Our conclusions obtained in an environment where resources are aggregated in randomly distributed patches (single level of heterogeneity) remain valid in an environment where the patches themselves are clustered in super-patches (two levels of heterogeneity; electronic supplementary material, S1). This occurs because memoryless individuals remain intrinsically unable to establish home ranges, and therefore continue to form well-mixed populations (no spatial segregation), whereas with-memory individuals can efficiently navigate within and between super-patches. This suggests that our results are likely to apply to a wide array of situations. Therefore, we trust that whenever studied individuals commonly perform recursive movements, a likely indicator of the use of memory [31], the assumption of well-mixing of individuals within a population is also probably invalid, and further investigations of the link between space use and demography are necessary. Beyond this, our study highlights that a shift from pattern-oriented (i.e. phenomenological) studies to process-oriented studies [52] seems critical to limit the risk of false inference about the underlying biological processes generating specific shapes of density dependence.

Our model also leads to carrying capacities that are larger for populations of with- than of without-memory individuals, even though memory users deplete their environment more than memoryless individuals. This result is very robust to changes in model parameters, and clearly demonstrates that the carrying capacity does not just result from the interaction between the environment and species' demographic traits, but also depends on the way individuals exploit their environment. With-memory individuals probably maintain high levels of resource intakes in highly depleted environments because (i) they time their revisits to known patches better, thereby increasing the amount of food found at each visit, and (ii) they limit the time spent travelling, thereby decreasing the overall cost of visiting a patch [33]. To the best of our knowledge, no study has previously investigated the effect of foraging strategies on the carrying capacity, except for territorial animals [21]. Our result goes against the historical but recently challenged assumption that a gain in fitness is compensated for by a strong negative density dependence due to environment deterioration, e.g. that the selection for a behavioural trait will not change the carrying capacity [53] (reviewed and discussed in [54-56]). For this reason, but also for mathematical convenience, many evolutionary models set population sizes to a constant value [57,58] (but see [59]). Our results question this practice. The evolutionary emergence and improvement of memory-based foraging behaviour should be selected positively in environments that are at least partially predictable, as it brings important fitness benefits [31,33,60]. Our work suggests that the selection for better memory capacities should alter consumer-resource dynamics by increasing resource depletion while increasing the carrying capacity of the environment.
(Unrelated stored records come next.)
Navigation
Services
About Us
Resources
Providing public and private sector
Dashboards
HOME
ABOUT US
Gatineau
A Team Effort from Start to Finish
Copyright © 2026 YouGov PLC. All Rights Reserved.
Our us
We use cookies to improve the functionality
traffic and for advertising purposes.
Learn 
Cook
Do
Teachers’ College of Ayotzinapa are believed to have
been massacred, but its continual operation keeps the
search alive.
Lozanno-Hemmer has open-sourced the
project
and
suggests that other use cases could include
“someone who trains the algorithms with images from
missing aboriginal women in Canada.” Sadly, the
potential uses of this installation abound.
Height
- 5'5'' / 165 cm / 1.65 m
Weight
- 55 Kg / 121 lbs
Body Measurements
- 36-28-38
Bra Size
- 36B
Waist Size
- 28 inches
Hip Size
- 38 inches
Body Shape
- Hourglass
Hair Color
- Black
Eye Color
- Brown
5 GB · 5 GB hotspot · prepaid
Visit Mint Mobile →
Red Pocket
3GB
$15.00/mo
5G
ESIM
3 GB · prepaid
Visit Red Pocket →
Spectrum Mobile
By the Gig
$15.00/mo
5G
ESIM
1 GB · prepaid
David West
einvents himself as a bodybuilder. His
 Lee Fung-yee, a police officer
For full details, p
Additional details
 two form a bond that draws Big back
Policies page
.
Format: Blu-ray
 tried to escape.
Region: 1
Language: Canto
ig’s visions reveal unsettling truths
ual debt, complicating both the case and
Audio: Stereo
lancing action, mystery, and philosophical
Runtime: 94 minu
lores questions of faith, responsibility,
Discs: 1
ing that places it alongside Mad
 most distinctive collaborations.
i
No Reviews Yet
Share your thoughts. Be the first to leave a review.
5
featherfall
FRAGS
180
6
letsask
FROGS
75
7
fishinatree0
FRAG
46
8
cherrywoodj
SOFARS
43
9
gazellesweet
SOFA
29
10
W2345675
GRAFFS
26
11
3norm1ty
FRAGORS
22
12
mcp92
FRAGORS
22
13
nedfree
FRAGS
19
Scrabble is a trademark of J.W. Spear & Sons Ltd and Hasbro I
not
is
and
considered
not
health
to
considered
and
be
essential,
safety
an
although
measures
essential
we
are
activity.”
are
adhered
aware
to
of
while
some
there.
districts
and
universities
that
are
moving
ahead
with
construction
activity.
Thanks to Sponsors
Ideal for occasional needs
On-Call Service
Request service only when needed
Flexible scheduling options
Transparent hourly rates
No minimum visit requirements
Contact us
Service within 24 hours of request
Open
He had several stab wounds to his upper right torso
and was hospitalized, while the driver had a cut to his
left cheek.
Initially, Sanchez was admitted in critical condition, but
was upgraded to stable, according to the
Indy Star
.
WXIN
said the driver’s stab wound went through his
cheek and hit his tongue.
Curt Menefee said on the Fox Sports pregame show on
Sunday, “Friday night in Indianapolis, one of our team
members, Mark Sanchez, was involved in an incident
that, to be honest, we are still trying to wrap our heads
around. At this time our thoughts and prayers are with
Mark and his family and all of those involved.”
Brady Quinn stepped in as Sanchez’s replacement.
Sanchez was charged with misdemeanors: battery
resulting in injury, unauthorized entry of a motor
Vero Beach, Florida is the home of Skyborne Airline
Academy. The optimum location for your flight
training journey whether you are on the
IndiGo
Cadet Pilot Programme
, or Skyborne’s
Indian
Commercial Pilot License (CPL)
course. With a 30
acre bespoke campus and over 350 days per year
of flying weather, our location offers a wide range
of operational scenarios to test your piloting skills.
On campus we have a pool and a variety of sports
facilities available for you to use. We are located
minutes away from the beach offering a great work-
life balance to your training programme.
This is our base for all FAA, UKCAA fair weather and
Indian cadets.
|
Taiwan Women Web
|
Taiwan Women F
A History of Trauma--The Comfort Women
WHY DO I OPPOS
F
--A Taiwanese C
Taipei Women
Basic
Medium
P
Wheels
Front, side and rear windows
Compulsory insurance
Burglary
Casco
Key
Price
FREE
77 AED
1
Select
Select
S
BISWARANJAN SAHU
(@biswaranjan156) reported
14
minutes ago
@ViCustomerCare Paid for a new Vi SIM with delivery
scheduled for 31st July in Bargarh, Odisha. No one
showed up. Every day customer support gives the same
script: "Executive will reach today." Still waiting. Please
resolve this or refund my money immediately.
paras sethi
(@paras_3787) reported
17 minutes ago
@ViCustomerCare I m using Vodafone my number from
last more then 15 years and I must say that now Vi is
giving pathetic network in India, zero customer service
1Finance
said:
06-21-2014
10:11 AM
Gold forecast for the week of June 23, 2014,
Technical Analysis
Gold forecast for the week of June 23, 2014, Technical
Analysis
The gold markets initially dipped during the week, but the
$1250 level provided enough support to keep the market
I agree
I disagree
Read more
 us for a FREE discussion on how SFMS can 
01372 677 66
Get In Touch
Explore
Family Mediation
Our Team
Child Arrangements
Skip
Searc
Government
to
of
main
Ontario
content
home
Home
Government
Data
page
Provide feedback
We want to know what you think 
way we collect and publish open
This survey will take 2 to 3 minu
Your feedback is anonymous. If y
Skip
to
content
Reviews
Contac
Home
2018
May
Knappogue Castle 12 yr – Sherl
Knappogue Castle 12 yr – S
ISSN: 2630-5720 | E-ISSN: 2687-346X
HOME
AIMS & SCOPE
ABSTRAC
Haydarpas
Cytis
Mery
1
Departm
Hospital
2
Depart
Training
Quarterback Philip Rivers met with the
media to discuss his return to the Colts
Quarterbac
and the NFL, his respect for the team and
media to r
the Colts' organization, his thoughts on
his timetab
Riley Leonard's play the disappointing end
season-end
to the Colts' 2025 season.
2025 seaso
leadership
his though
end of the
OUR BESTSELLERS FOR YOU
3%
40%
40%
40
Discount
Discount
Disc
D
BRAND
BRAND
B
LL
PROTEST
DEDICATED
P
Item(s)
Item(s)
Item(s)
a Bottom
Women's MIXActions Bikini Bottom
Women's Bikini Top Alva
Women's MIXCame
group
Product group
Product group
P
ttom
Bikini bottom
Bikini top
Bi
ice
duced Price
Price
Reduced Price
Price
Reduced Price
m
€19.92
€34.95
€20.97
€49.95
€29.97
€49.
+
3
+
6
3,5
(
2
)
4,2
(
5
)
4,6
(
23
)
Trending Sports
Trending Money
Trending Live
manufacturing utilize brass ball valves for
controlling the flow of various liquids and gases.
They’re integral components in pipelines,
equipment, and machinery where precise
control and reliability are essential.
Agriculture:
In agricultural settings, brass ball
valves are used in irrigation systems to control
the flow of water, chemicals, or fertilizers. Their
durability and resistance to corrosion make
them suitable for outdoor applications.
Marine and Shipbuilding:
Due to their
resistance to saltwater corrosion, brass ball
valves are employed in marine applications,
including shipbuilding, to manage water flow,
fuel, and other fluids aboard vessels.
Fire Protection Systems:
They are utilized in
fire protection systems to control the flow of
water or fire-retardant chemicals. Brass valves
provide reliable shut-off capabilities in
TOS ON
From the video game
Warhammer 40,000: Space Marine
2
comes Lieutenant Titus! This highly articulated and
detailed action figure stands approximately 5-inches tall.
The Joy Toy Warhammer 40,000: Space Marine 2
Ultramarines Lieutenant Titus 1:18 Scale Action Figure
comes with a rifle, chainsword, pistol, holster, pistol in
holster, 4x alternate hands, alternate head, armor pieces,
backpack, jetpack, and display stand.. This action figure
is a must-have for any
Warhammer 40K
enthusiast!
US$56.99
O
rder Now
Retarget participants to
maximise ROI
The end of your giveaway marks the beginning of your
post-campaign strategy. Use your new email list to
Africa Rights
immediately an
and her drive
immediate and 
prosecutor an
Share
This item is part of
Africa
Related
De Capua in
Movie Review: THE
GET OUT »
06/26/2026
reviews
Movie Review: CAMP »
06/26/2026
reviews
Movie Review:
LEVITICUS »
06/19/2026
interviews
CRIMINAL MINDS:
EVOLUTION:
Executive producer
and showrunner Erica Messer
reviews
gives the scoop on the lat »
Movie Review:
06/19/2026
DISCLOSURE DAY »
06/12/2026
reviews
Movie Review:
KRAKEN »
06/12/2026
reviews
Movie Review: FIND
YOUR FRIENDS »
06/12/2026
In turn, these effects should reinforce the evolutionary processes selecting for improved cognitive capacities, because the relative advantage of having a better memory increases with the depletion of the environment. Our results have thus connections with the fast-growing field of eco-evolutionary dynamics [61] and urge investigation of how the strength of natural selection can be impacted by the selection of cognitive traits that modify carrying capacity [56].